**Data to examine:**
-- Opening Marker --

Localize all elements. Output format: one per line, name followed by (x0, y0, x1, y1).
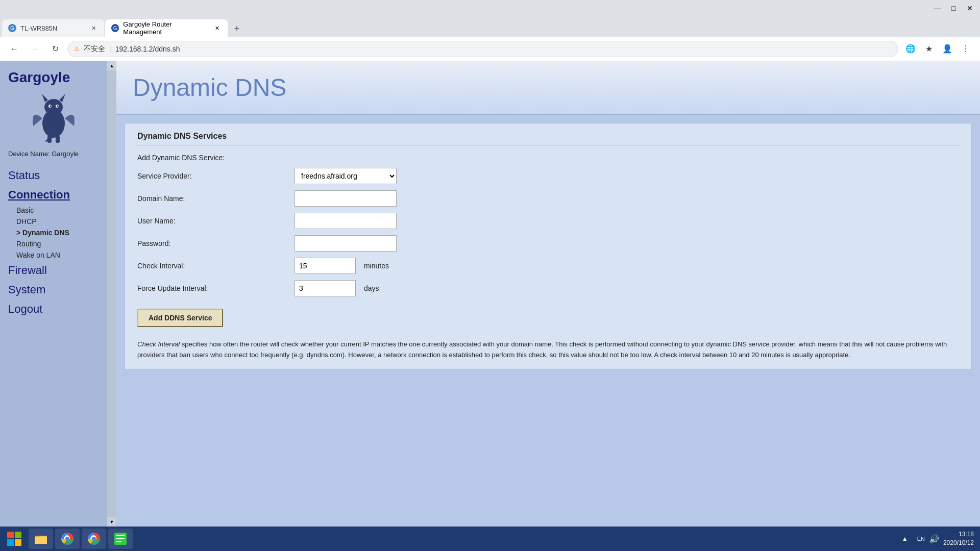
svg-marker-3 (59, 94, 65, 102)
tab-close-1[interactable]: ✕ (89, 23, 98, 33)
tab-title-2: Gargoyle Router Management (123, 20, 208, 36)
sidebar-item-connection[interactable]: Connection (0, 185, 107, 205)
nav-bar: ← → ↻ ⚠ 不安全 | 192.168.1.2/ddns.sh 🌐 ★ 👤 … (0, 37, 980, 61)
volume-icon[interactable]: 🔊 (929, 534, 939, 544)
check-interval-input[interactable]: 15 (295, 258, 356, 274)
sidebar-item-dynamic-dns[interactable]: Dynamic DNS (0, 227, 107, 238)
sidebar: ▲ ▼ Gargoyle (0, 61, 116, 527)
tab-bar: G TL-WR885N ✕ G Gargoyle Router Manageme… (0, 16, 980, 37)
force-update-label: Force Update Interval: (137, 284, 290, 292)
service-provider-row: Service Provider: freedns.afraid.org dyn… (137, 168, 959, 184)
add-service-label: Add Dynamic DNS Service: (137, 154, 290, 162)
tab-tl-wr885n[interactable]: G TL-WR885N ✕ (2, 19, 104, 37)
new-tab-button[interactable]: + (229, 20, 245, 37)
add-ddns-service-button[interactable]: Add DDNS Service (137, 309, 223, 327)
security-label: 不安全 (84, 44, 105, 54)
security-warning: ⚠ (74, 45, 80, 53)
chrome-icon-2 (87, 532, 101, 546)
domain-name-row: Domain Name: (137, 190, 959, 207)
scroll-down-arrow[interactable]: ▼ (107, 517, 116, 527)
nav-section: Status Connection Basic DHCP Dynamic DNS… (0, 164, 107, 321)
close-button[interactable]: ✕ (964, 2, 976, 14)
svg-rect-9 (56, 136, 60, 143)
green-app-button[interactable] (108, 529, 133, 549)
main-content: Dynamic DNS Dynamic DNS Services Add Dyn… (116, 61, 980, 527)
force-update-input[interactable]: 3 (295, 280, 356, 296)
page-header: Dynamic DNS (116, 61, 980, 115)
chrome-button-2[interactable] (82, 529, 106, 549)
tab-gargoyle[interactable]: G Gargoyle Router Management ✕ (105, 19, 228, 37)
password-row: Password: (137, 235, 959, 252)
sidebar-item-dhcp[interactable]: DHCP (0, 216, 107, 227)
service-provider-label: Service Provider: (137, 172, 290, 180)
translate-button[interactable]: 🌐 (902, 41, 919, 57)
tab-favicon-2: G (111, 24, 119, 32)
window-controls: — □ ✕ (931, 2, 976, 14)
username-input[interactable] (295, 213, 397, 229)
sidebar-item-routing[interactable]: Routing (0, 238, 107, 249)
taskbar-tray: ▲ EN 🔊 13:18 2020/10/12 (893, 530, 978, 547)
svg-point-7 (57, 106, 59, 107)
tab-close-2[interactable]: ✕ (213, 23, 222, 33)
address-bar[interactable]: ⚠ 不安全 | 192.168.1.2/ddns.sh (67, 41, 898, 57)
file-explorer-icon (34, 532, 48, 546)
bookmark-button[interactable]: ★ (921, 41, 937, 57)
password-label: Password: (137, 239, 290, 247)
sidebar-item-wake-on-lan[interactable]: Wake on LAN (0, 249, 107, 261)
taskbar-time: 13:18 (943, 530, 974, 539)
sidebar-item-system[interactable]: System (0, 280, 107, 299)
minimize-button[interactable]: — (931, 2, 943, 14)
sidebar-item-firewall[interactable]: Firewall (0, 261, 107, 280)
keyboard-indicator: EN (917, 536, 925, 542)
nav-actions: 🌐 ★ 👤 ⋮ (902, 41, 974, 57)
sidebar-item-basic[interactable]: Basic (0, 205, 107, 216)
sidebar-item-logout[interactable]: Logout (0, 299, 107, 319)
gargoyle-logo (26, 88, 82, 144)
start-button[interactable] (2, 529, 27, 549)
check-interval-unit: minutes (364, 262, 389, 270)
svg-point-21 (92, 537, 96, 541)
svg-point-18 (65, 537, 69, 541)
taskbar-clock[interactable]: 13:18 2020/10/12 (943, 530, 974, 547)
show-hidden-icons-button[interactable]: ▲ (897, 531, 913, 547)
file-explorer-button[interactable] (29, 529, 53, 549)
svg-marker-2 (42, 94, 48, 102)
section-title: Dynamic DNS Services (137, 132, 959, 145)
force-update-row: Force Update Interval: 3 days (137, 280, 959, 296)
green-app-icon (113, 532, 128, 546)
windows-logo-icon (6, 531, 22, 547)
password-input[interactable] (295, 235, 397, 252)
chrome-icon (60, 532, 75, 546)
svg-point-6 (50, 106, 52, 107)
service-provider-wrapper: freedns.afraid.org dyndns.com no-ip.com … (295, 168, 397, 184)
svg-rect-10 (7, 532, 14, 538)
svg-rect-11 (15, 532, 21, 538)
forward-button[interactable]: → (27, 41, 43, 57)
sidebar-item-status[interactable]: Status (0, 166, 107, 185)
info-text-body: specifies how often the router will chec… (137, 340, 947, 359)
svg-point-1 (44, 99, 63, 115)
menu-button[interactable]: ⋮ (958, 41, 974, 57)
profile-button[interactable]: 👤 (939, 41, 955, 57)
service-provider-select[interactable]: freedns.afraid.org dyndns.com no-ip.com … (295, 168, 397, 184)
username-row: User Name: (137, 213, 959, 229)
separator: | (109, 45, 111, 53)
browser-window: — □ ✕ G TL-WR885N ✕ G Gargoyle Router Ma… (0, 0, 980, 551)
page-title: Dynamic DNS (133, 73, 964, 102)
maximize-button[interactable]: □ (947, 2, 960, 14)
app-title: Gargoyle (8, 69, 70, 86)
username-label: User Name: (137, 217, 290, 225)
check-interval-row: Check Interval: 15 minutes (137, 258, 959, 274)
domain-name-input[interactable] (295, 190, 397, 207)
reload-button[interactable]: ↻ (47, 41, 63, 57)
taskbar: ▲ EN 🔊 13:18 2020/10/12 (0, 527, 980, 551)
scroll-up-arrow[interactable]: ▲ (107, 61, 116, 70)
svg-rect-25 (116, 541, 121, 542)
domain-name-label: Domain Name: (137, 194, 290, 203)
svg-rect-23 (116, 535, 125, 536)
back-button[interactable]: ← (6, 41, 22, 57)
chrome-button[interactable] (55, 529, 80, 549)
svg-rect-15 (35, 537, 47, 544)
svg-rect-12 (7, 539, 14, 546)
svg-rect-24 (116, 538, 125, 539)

-- Closing Marker --
-- Opening Marker --

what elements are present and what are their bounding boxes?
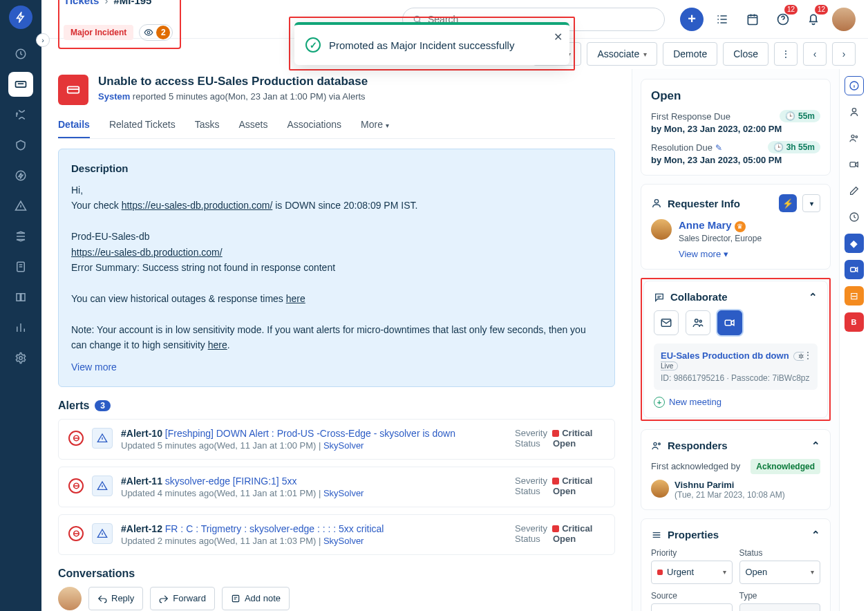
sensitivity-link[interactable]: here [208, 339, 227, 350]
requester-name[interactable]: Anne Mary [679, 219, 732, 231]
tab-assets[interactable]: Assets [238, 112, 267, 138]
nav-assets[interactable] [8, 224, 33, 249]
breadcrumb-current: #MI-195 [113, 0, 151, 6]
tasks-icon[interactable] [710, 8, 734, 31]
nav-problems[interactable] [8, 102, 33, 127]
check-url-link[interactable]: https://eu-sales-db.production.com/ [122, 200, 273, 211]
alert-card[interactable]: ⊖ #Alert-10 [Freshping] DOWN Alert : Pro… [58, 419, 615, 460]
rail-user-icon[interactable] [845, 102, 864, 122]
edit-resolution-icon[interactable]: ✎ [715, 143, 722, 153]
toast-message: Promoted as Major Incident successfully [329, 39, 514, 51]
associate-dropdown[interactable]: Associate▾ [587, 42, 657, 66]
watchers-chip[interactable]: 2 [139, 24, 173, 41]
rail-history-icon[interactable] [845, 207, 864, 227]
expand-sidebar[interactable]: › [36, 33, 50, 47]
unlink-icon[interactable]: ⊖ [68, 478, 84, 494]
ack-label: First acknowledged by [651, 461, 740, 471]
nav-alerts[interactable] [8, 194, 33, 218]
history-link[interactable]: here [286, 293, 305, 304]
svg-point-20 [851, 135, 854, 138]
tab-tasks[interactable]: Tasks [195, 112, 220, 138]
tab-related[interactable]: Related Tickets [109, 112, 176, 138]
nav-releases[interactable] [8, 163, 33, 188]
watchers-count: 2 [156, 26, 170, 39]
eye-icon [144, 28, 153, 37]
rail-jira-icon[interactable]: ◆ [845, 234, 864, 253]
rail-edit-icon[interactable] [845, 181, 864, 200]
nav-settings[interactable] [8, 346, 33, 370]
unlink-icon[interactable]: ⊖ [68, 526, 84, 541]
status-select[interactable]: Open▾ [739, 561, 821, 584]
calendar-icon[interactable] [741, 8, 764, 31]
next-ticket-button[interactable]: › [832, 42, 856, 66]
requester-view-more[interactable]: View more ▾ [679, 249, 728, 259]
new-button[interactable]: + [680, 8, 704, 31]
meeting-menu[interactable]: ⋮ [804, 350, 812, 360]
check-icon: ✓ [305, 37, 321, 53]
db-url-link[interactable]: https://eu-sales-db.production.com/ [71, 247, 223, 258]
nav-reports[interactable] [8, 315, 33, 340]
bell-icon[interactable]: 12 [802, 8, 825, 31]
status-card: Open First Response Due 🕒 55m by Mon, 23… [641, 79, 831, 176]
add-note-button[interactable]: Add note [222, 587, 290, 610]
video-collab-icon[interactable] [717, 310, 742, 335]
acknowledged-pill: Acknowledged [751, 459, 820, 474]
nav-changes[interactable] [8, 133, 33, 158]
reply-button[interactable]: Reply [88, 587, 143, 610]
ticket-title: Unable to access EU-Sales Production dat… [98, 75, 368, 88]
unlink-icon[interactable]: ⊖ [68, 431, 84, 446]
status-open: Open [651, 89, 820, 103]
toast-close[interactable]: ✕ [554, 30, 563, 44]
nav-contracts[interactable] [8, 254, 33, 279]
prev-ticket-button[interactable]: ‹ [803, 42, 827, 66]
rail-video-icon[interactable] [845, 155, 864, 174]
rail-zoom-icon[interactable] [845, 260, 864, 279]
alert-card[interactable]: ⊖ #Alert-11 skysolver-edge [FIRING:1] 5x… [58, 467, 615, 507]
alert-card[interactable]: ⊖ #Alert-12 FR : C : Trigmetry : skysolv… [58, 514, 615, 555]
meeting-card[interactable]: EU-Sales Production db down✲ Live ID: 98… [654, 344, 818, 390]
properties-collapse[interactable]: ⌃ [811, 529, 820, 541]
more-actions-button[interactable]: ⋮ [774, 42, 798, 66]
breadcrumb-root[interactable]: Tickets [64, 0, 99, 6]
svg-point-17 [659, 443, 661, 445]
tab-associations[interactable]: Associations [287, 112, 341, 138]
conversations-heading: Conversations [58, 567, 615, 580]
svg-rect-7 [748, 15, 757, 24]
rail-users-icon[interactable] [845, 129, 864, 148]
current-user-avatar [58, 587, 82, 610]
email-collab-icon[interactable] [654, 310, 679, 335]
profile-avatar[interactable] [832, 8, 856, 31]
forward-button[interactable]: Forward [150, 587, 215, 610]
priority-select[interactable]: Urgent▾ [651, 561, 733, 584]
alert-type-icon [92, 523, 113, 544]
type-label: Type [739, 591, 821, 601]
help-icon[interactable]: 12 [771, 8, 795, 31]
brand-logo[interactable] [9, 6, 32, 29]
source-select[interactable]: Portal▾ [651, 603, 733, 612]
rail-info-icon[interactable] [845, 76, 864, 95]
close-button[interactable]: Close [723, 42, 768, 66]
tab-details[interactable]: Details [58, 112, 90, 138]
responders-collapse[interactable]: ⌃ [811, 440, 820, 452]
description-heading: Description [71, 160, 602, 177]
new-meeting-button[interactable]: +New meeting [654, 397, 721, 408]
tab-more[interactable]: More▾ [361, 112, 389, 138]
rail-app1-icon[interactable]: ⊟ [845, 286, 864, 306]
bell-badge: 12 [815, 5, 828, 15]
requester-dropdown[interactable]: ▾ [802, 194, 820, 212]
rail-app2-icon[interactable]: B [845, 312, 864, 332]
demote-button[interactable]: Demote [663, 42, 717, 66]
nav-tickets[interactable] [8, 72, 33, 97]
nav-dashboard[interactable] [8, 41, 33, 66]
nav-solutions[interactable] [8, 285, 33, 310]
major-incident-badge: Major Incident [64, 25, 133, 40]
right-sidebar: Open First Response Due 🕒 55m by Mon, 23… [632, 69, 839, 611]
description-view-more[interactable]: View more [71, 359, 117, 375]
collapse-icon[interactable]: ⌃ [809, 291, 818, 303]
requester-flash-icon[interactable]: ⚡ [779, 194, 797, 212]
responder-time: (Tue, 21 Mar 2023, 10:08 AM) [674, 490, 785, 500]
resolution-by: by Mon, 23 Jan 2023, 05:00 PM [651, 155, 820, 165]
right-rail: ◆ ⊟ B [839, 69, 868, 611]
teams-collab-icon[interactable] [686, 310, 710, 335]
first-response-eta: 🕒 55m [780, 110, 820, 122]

-- Closing Marker --

**Work order:**
From the entries, copy out each line containing the word "card".

**Solution:**
alert-card[interactable]: ⊖ #Alert-10 [Freshping] DOWN Alert : Pro… [58, 419, 615, 460]
status-card: Open First Response Due 🕒 55m by Mon, 23… [641, 79, 831, 176]
alert-card[interactable]: ⊖ #Alert-11 skysolver-edge [FIRING:1] 5x… [58, 467, 615, 507]
alert-card[interactable]: ⊖ #Alert-12 FR : C : Trigmetry : skysolv… [58, 514, 615, 555]
meeting-card[interactable]: EU-Sales Production db down✲ Live ID: 98… [654, 344, 818, 390]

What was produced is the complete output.